I put my pride somewhere deep in the back pocket and I came to you, my hands shaking, trying not to let go of some fair trade sugar I just grabbed. I apologized although I didn’t feel like I deserved your negative attitude. Would you come to my table, I asked, if I didn’t approach you first? No, you said proudly. I felt that you were unfair to me and our friendship and I thought that you, the older one of us two, should have acted more mature. I was angry inside yet I could not afford to lose you. The thought of this summer without you crept into the back of my mind as you were standing in front of me, paying for your coffee. I was scared to death that you’d turn around and walk past me, throwing our friendship away coldheartedly. I pictured bumping into each other awkwardly in little downtown restaurants and trying to share friends most of which we had in common. I saw the boring pool parties without you, that bottle of Sangria I bought to share with you left unopened, tedious shopping trips with other less fashionable friends and not having you on the phone late at night to laugh about our latest girly adventures. I was afraid of not being able to see you across the table from me – like tonight – leaning toward each other to share happenings at work, our sappy memories, grown-up dreams and random things like those few lines from your book on the history of rock.
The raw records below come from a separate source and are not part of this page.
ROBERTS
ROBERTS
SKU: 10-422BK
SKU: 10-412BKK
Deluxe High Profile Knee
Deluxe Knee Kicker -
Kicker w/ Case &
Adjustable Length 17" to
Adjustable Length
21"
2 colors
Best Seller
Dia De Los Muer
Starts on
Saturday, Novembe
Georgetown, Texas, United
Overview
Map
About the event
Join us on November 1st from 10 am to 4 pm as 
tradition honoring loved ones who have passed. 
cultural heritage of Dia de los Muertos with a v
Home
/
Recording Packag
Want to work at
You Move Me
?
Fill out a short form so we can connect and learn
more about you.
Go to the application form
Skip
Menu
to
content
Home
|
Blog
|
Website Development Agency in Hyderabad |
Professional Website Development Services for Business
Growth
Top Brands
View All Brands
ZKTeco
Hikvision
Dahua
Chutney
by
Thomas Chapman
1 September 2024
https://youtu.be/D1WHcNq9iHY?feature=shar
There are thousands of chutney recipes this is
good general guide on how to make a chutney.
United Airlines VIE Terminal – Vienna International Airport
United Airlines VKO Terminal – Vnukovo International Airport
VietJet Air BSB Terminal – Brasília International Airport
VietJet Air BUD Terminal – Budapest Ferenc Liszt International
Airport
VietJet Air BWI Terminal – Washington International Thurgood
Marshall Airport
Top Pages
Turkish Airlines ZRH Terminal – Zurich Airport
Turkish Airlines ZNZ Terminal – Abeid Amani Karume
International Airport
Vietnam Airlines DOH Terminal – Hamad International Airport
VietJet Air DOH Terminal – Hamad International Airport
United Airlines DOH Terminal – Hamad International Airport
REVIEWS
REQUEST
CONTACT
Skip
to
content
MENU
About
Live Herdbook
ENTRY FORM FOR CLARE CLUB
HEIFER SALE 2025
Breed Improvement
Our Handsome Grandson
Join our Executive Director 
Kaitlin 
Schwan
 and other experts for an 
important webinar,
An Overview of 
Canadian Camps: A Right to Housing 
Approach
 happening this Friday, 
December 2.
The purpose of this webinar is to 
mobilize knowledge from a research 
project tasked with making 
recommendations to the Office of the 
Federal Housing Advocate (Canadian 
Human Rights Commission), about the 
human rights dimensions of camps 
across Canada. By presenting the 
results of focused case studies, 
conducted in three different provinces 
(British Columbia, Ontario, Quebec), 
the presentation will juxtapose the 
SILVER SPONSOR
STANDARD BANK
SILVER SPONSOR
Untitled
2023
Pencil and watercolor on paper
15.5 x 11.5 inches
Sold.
It would be my last attempt to approach you, I knew, and you must have felt it. Which one is my table, you asked, following me. You accepted my explanation, and deep in my heart I felt that you were sorry too, although you wouldn’t say it. As we walked out onto the sleepy summer street after chatting for hours, you said you wanted to see me tomorrow. You pulled me closer, hugged me and kissed me, and in my mind I answered, “Don’t worry about saying a thing, my friend, because I already know.” I smiled, turned around and felt a touch of that playful warm wind on my face. It felt like summer.